*Work instructions:* If a line in the records below contains the word "Laptop", return that line.
*** Supplied data Section Begins ***
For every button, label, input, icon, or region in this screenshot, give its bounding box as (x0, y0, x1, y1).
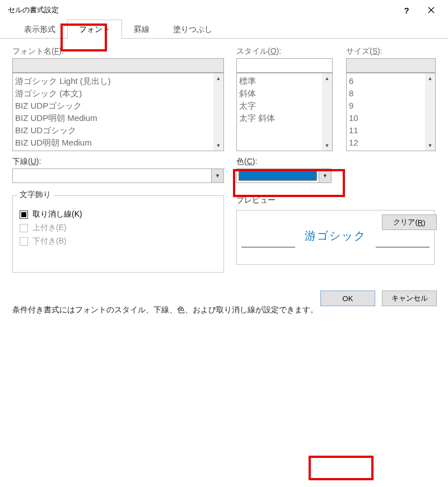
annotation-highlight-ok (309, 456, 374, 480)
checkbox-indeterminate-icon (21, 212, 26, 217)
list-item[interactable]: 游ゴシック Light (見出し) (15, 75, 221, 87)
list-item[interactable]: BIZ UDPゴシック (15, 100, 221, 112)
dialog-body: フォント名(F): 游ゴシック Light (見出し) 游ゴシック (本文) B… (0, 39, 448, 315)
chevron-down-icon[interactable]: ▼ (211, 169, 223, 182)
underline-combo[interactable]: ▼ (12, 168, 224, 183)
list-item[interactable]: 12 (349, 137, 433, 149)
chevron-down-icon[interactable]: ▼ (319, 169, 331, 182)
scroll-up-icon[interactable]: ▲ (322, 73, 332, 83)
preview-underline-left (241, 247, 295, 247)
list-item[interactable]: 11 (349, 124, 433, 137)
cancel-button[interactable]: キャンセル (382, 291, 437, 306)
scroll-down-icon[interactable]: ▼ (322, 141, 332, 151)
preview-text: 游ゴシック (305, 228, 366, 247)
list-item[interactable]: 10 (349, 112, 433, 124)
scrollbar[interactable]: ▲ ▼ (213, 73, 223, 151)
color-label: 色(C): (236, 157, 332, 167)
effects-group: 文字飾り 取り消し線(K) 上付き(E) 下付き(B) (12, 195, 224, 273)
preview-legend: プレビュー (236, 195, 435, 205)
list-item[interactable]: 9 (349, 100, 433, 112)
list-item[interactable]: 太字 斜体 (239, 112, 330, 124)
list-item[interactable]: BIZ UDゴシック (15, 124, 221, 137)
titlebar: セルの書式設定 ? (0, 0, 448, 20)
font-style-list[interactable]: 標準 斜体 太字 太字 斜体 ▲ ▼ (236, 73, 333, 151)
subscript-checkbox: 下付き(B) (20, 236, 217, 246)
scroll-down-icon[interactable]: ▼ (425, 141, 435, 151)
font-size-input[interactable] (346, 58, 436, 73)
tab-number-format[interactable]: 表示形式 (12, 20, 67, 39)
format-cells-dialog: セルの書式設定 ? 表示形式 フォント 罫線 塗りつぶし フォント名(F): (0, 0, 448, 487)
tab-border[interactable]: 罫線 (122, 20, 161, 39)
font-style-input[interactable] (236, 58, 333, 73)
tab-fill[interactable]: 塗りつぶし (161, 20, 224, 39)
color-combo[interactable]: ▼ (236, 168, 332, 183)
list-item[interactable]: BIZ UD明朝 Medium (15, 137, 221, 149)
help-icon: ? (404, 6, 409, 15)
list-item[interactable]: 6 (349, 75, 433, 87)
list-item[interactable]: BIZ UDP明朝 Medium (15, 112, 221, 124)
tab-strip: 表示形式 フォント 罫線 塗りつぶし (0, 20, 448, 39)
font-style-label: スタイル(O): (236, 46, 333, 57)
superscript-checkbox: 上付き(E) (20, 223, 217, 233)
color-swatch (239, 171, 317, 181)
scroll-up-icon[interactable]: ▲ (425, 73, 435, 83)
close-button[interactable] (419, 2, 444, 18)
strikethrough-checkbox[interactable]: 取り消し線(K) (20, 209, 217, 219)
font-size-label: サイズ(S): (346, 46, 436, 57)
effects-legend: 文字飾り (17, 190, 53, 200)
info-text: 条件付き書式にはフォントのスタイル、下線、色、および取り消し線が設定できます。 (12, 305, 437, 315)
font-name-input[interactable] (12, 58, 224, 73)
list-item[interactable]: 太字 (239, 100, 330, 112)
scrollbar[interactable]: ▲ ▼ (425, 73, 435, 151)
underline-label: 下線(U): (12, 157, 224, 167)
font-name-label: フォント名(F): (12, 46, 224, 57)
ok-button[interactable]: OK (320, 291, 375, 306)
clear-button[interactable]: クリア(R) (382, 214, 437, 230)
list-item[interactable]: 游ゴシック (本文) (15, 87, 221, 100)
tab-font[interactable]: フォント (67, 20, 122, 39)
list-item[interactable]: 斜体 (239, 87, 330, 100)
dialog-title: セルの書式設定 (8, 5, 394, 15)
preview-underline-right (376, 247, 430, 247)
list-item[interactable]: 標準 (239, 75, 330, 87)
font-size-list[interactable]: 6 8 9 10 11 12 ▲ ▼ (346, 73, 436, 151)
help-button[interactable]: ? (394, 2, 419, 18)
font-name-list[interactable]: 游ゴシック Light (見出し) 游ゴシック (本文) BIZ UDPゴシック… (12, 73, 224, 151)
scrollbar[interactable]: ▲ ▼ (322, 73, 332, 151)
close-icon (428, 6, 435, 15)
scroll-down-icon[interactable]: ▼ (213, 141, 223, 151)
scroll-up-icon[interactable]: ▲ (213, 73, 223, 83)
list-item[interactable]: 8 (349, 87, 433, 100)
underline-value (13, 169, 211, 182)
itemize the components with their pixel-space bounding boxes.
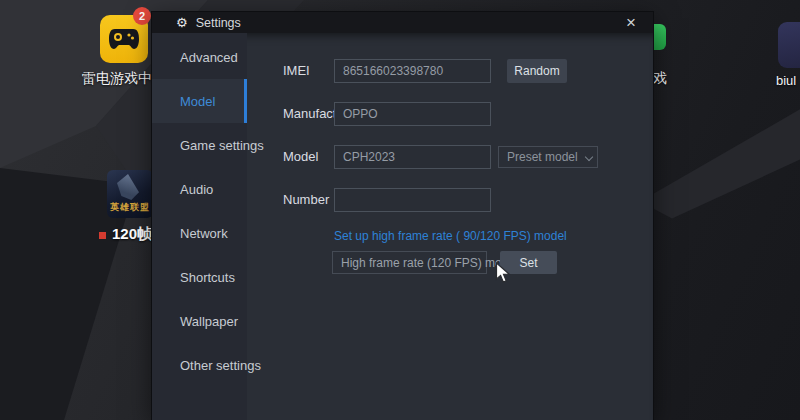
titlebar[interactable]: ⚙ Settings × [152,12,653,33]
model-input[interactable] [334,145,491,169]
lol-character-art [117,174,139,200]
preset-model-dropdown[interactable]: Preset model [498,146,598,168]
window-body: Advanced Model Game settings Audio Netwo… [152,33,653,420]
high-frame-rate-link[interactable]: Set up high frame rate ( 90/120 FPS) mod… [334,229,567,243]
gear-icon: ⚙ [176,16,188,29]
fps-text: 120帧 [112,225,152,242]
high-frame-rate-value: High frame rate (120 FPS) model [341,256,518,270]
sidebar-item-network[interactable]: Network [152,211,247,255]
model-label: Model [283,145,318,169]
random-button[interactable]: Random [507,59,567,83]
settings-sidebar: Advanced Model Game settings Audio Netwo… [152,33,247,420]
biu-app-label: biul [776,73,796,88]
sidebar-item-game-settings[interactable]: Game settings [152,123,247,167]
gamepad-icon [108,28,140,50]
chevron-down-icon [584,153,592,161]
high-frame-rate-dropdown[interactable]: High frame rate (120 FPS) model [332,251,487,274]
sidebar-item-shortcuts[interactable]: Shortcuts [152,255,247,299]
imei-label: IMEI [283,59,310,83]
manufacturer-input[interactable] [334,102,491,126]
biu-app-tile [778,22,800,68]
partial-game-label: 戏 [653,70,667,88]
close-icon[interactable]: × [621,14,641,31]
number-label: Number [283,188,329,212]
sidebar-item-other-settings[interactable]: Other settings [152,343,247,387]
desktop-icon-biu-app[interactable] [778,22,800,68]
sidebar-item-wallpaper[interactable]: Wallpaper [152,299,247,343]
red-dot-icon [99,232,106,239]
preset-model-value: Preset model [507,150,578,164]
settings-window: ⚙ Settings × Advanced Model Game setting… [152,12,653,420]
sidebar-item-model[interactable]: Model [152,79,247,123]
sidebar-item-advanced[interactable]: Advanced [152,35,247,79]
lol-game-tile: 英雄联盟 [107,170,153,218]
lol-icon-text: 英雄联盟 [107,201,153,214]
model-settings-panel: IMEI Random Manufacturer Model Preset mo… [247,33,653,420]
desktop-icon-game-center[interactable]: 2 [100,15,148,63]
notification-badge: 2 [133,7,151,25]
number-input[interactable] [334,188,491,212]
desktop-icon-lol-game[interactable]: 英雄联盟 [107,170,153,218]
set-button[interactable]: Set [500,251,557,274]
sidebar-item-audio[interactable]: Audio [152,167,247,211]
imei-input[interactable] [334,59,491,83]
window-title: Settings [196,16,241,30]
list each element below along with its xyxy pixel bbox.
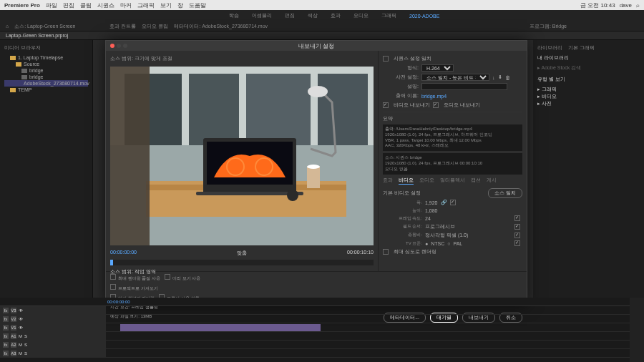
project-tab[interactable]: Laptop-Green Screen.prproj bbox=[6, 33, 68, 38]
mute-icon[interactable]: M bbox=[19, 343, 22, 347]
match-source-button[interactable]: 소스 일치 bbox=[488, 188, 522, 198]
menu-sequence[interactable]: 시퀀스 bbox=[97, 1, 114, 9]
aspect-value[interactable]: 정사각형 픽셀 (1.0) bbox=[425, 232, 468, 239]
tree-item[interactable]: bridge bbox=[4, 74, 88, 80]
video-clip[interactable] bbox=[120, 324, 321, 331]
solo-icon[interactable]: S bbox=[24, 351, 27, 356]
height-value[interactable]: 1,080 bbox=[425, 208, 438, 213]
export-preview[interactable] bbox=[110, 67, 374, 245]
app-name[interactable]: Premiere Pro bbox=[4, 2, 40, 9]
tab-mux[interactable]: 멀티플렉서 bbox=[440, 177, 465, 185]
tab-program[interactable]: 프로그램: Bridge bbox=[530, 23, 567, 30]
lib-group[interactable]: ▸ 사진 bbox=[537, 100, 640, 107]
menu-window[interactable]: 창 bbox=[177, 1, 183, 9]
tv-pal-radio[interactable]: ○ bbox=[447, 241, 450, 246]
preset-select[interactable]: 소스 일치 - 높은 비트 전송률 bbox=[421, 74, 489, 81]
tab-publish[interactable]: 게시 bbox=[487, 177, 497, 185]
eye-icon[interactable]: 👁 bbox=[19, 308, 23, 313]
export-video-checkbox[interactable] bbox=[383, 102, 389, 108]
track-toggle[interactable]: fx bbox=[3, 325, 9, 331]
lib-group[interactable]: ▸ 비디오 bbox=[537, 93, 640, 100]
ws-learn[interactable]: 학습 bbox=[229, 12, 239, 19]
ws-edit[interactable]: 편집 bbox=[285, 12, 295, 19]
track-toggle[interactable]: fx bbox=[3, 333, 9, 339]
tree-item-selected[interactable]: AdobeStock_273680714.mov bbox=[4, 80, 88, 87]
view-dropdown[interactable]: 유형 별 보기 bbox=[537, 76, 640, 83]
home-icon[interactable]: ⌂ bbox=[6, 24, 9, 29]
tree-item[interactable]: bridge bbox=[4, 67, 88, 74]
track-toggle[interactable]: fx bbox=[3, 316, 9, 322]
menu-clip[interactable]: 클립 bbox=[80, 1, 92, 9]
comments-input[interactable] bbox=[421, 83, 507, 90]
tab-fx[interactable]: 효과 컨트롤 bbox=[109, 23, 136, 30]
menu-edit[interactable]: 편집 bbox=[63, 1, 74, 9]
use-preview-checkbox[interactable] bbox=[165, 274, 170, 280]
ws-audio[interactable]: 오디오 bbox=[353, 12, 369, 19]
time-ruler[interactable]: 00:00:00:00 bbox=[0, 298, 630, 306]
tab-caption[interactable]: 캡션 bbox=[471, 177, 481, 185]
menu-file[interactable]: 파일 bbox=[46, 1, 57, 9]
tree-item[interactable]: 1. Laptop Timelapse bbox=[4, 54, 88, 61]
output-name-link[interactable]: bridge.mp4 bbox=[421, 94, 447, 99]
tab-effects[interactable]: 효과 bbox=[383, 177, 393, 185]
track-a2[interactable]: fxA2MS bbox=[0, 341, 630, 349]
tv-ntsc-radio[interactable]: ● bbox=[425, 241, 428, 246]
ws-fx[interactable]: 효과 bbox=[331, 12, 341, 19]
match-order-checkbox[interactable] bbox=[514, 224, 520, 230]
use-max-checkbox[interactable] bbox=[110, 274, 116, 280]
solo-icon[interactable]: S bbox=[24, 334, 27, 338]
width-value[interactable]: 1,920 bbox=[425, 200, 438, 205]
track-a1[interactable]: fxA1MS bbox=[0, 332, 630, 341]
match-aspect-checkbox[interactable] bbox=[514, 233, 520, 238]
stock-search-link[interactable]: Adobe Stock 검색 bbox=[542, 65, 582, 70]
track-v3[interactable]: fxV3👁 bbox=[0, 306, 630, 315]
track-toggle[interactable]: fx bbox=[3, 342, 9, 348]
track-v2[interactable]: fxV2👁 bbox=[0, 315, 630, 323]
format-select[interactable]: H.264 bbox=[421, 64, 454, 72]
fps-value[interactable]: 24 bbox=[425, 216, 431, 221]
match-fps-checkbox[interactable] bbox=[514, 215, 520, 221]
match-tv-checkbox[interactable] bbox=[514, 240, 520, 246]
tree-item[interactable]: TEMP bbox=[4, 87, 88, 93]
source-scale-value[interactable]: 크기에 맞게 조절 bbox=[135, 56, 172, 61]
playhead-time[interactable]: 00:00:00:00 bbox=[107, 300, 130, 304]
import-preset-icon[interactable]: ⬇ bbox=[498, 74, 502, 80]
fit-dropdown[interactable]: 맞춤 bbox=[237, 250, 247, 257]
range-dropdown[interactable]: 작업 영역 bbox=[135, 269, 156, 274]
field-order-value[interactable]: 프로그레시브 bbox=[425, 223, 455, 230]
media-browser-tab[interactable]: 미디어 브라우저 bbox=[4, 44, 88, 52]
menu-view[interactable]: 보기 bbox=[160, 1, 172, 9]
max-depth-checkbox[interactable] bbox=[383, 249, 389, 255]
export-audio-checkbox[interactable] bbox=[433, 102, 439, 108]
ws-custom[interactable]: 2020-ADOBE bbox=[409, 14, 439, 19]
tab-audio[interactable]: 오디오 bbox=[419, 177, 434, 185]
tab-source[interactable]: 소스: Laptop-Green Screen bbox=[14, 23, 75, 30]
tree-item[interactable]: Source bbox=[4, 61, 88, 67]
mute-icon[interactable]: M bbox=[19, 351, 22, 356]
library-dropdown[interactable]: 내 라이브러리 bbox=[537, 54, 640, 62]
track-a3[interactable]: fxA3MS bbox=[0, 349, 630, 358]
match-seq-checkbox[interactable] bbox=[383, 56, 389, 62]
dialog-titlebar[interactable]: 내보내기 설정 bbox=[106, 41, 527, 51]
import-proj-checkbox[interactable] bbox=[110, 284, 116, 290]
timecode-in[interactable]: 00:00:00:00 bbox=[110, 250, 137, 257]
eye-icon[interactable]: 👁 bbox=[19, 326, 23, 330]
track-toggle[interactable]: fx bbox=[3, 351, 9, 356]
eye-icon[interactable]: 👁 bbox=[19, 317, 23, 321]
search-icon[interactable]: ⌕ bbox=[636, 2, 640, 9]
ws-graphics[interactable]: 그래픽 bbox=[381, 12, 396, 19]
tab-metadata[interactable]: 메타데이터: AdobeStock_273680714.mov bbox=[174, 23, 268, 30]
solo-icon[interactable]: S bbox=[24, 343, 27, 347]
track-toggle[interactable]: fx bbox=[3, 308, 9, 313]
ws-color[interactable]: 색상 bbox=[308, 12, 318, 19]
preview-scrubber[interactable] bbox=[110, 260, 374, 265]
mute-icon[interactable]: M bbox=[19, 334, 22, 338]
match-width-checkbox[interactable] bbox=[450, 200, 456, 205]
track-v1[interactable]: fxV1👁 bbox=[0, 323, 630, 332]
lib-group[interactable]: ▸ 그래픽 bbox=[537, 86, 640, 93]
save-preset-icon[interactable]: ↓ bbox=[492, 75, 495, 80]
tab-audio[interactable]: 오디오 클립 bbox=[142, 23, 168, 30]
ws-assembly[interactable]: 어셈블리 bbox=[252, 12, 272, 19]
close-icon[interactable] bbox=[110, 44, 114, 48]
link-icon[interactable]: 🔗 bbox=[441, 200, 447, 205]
*** Supplied data Section Ends ***
*Answer:*
project-tab[interactable]: Laptop-Green Screen.prproj bbox=[6, 33, 68, 38]
tree-item[interactable]: 1. Laptop Timelapse bbox=[4, 54, 88, 61]
tab-source[interactable]: 소스: Laptop-Green Screen bbox=[14, 23, 75, 30]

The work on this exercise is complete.